From: Riana Tauro <riana.tauro@intel.com>
To: intel-xe@lists.freedesktop.org, dri-devel@lists.freedesktop.org
Cc: aravind.iddamsetty@linux.intel.com, anshuman.gupta@intel.com,
rodrigo.vivi@intel.com, joonas.lahtinen@linux.intel.com,
simona.vetter@ffwll.ch, airlied@gmail.com, pratik.bari@intel.com,
joshua.santosh.ranjan@intel.com, ashwin.kumar.kulkarni@intel.com,
shubham.kumar@intel.com, ravi.kishore.koppuravuri@intel.com,
raag.jadav@intel.com, anvesh.bakwad@intel.com,
Riana Tauro <riana.tauro@intel.com>
Subject: [PATCH v8 0/5] Introduce DRM_RAS using generic netlink for RAS
Date: Mon, 23 Feb 2026 11:35:40 +0530 [thread overview]
Message-ID: <20260223060541.526397-7-riana.tauro@intel.com> (raw)
This work is a continuation of the great work started by Aravind ([1] and [2])
in order to fulfill the RAS requirements and proposal as previously discussed
and agreed in the Linux Plumbers accelerator's bof of 2022 [3].
[1]: https://lore.kernel.org/dri-devel/20250730064956.1385855-1-aravind.iddamsetty@linux.intel.com/
[2]: https://lore.kernel.org/all/4cbdfcc5-5020-a942-740e-a602d4c00cc2@linux.intel.com/
[3]: https://airlied.blogspot.com/2022/09/accelerators-bof-outcomes-summary.html
During the past review round, Lukas pointed out that netlink had evolved
in parallel during these years and that now, any new usage of netlink families
would require the usage of the YAML description and scripts.
With this new requirement in place, the family name is hardcoded in the yaml file,
so we are forced to have a single family name for the entire drm, and then we now
we are forced to have a registration.
So, while doing the registration, we now created the concept of drm-ras-node.
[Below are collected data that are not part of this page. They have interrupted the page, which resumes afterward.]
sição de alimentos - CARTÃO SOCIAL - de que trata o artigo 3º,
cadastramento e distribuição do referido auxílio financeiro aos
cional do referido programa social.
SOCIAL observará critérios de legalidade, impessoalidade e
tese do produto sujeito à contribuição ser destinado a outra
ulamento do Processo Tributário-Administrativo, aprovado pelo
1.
For now the only node type supported is the agreed error-counter. But that could
be expanded for other cases like telemetry, requested by Zack for the qualcomm accel
driver.
In this first version, only querying counter is supported. But also this is expandable
to future introduction of multicast notification and also clearing the counters.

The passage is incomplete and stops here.